> **Work order**
The output should contain the listing word for word and no pictures.
# # #
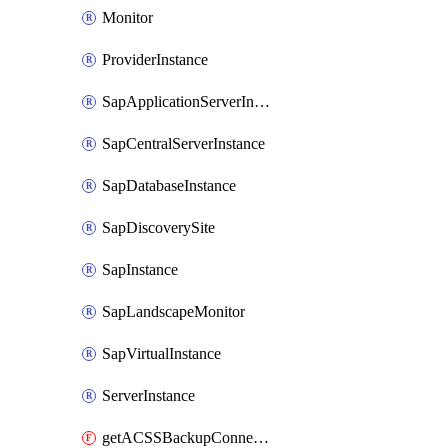
Monitor
ProviderInstance
SapApplicationServerInstance
SapCentralServerInstance
SapDatabaseInstance
SapDiscoverySite
SapInstance
SapLandscapeMonitor
SapVirtualInstance
ServerInstance
getACSSBackupConnection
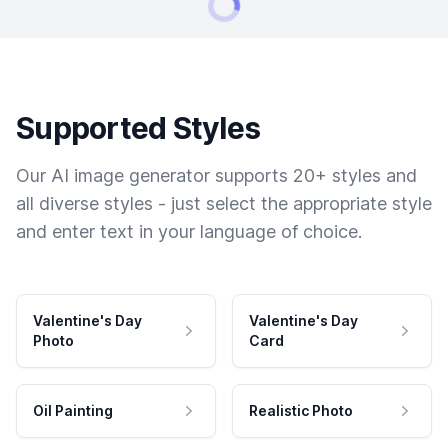
Supported Styles
Our AI image generator supports 20+ styles and
all diverse styles - just select the appropriate style
and enter text in your language of choice.
Valentine's Day
Valentine's Day
Photo
Card
Oil Painting
Realistic Photo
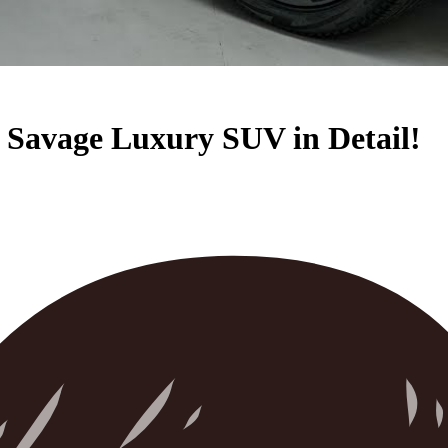
 Savage Luxury SUV in Detail!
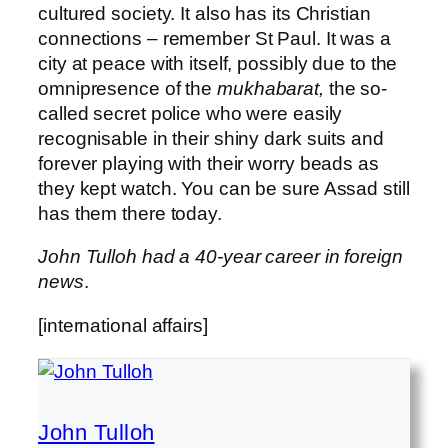
cultured society. It also has its Christian
connections – remember St Paul. It was a
city at peace with itself, possibly due to the
omnipresence of the
mukhabarat,
the so-
called secret police who were easily
recognisable in their shiny dark suits and
forever playing with their worry beads as
they kept watch. You can be sure Assad still
has them there today.
John Tulloh had a 40-year career in foreign
news
.
[international affairs]
John Tulloh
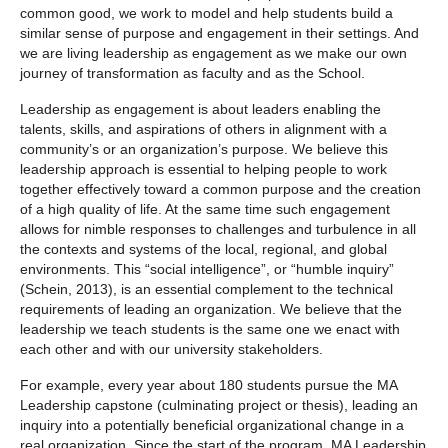
common good, we work to model and help students build a
similar sense of purpose and engagement in their settings. And
we are living leadership as engagement as we make our own
journey of transformation as faculty and as the School.
Leadership as engagement is about leaders enabling the
talents, skills, and aspirations of others in alignment with a
community’s or an organization’s purpose. We believe this
leadership approach is essential to helping people to work
together effectively toward a common purpose and the creation
of a high quality of life. At the same time such engagement
allows for nimble responses to challenges and turbulence in all
the contexts and systems of the local, regional, and global
environments. This “social intelligence”, or “humble inquiry”
(Schein, 2013), is an essential complement to the technical
requirements of leading an organization. We believe that the
leadership we teach students is the same one we enact with
each other and with our university stakeholders.
For example, every year about 180 students pursue the MA
Leadership capstone (culminating project or thesis), leading an
inquiry into a potentially beneficial organizational change in a
real organization. Since the start of the program, MA Leadership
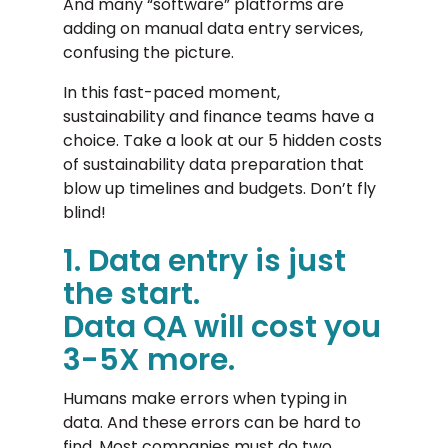
And many “software” platforms are
adding on manual data entry services,
confusing the picture.
In this fast-paced moment,
sustainability and finance teams have a
choice. Take a look at our 5 hidden costs
of sustainability data preparation that
blow up timelines and budgets. Don’t fly
blind!
1. Data entry is just
the start.
Data QA will cost you
3-5X more.
Humans make errors when typing in
data. And these errors can be hard to
find. Most companies must do two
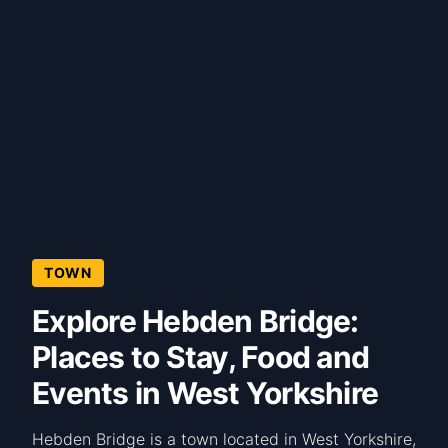
TOWN
Explore Hebden Bridge:
Places to Stay, Food and
Events in West Yorkshire
Hebden Bridge is a town located in West Yorkshire,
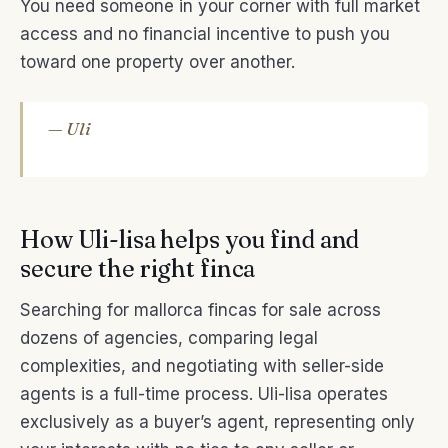
You need someone in your corner with full market
access and no financial incentive to push you
toward one property over another.
— Uli
How Uli-lisa helps you find and
secure the right finca
Searching for mallorca fincas for sale across
dozens of agencies, comparing legal
complexities, and negotiating with seller-side
agents is a full-time process. Uli-lisa operates
exclusively as a buyer’s agent, representing only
# # #
> **Solution**
Monitor
ProviderInstance
SapApplicationServerInstance
SapCentralServerInstance
SapDatabaseInstance
SapDiscoverySite
SapInstance
SapLandscapeMonitor
SapVirtualInstance
ServerInstance
getACSSBackupConnection
Supported Styles
Our AI image generator supports 20+ styles and
all diverse styles - just select the appropriate style
and enter text in your language of choice.
Valentine's Day
Valentine's Day
Photo
Card
Oil Painting
Realistic Photo
 Savage Luxury SUV in Detail!
cultured society. It also has its Christian
connections – remember St Paul. It was a
city at peace with itself, possibly due to the
omnipresence of the
mukhabarat,
the so-
called secret police who were easily
recognisable in their shiny dark suits and
forever playing with their worry beads as
they kept watch. You can be sure Assad still
has them there today.
John Tulloh had a 40-year career in foreign
news
.
[international affairs]
John Tulloh
common good, we work to model and help students build a
similar sense of purpose and engagement in their settings. And
we are living leadership as engagement as we make our own
journey of transformation as faculty and as the School.
Leadership as engagement is about leaders enabling the
talents, skills, and aspirations of others in alignment with a
community’s or an organization’s purpose. We believe this
leadership approach is essential to helping people to work
together effectively toward a common purpose and the creation
of a high quality of life. At the same time such engagement
allows for nimble responses to challenges and turbulence in all
the contexts and systems of the local, regional, and global
environments. This “social intelligence”, or “humble inquiry”
(Schein, 2013), is an essential complement to the technical
requirements of leading an organization. We believe that the
leadership we teach students is the same one we enact with
each other and with our university stakeholders.
For example, every year about 180 students pursue the MA
Leadership capstone (culminating project or thesis), leading an
inquiry into a potentially beneficial organizational change in a
real organization. Since the start of the program, MA Leadership
And many “software” platforms are
adding on manual data entry services,
confusing the picture.
In this fast-paced moment,
sustainability and finance teams have a
choice. Take a look at our 5 hidden costs
of sustainability data preparation that
blow up timelines and budgets. Don’t fly
blind!
1. Data entry is just
the start.
Data QA will cost you
3-5X more.
Humans make errors when typing in
data. And these errors can be hard to
find. Most companies must do two
TOWN
Explore Hebden Bridge:
Places to Stay, Food and
Events in West Yorkshire
Hebden Bridge is a town located in West Yorkshire,
You need someone in your corner with full market
access and no financial incentive to push you
toward one property over another.
— Uli
How Uli-lisa helps you find and
secure the right finca
Searching for mallorca fincas for sale across
dozens of agencies, comparing legal
complexities, and negotiating with seller-side
agents is a full-time process. Uli-lisa operates
exclusively as a buyer’s agent, representing only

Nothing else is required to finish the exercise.